While managing stressful jobs, parenting, or navigating our relationships, it is common for our nervous systems to become stuck in a dysregulated state. This might show up as constant scanning of your environment, heightened anxiety, feeling shut down, or a sense of disconnection. Nervous system regulation is the process of helping your body return to a state of safety, presence, and balance.

Below are some simple, evidence-informed strategies you can try to regulate and support your nervous system.

In sessions, we will often scan the body for signals of a dysregulated nervous system, and we can experiment with these strategies to find ones that resonate with your lifestyle and preference.
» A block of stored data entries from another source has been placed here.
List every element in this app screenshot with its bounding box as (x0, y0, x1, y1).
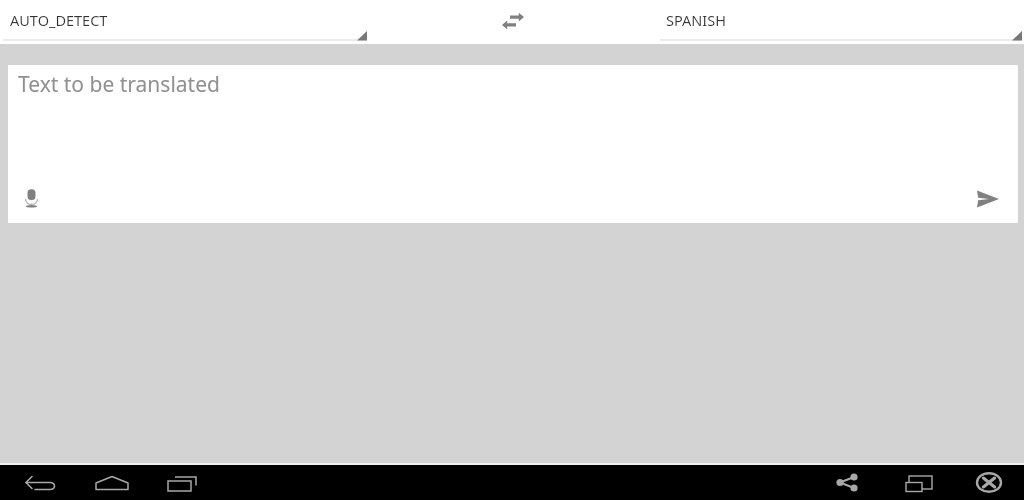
staticText: AUTO_DETECT (10, 10, 108, 30)
button[interactable]: Multi window (891, 465, 931, 500)
button[interactable]: Translate (970, 181, 1006, 217)
button[interactable]: AUTO_DETECT (0, 0, 367, 44)
staticText: Text to be translated (18, 70, 220, 99)
button[interactable]: Close (969, 465, 1009, 500)
button[interactable]: Swap languages (496, 4, 530, 38)
button[interactable]: Share (826, 465, 866, 500)
button[interactable]: Recent apps (164, 465, 204, 500)
button[interactable]: Home (92, 465, 132, 500)
button[interactable]: Voice input (19, 186, 44, 211)
button[interactable]: Back (21, 465, 61, 500)
button[interactable]: SPANISH (660, 0, 1022, 44)
staticText: SPANISH (666, 10, 726, 30)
Nervous System Regulation Strategies

  1. Deep, Slow Breathing
    Inhale through your nose for 4 counts, exhale through your mouth for 6–8 counts. This activates the parasympathetic nervous system and signals safety to the body.

  2. Grounding Exercises
    Try the 5-4-3-2-1 technique: Name 5 things you can see, 4 you can touch, 3 you can hear, 2 you can smell, and 1 you can taste.

  3. Gentle Movement
    Walking, stretching, yoga, or rocking can help release stored tension and re-regulate the body.
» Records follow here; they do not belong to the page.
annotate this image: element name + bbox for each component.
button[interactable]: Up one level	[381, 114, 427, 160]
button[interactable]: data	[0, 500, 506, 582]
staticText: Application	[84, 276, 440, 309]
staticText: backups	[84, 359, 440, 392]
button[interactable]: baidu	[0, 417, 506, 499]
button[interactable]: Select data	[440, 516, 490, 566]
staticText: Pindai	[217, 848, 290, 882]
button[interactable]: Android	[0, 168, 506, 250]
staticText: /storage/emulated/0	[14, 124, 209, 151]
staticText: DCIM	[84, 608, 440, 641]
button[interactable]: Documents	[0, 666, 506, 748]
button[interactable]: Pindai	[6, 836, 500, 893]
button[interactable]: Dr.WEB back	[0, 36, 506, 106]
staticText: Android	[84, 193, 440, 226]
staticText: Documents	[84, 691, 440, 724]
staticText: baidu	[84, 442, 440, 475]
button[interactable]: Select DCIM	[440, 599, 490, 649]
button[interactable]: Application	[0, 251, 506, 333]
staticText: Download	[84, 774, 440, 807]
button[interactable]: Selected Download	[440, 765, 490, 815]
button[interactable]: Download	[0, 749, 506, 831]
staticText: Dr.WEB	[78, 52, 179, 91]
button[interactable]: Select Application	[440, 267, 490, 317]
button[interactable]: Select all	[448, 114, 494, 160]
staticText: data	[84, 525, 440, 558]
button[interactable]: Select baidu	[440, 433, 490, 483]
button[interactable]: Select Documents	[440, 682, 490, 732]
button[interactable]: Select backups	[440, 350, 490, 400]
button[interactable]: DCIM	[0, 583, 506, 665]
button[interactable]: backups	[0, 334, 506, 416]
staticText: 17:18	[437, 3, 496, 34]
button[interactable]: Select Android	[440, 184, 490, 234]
  4. Cold Water or Splashing Your Face
    Brief exposure to cold activates the vagus nerve, which helps calm the nervous system.

  5. Soothing Touch
    Place a hand over your heart or give yourself a gentle hug. Safe, intentional touch can reduce stress hormones and increase feelings of safety.

  6. Co-regulation
    Spend time with a calm, trusted person or pet. Regulation is contagious — nervous systems attune to one another.

  7. Hum, Sing, or Chant
    These vocal vibrations stimulate the vagus nerve and support emotional regulation.

  8. Limit Stimulation
    Reduce noise, screens, or visual clutter when you're feeling overwhelmed.

  9. Body Scan or Progressive Muscle Relaxation
    Bring awareness to different parts of your body and consciously release tension.

  10. Spend Time in Nature
    Even just a few minutes outside can help calm the body and reconnect you with the present moment.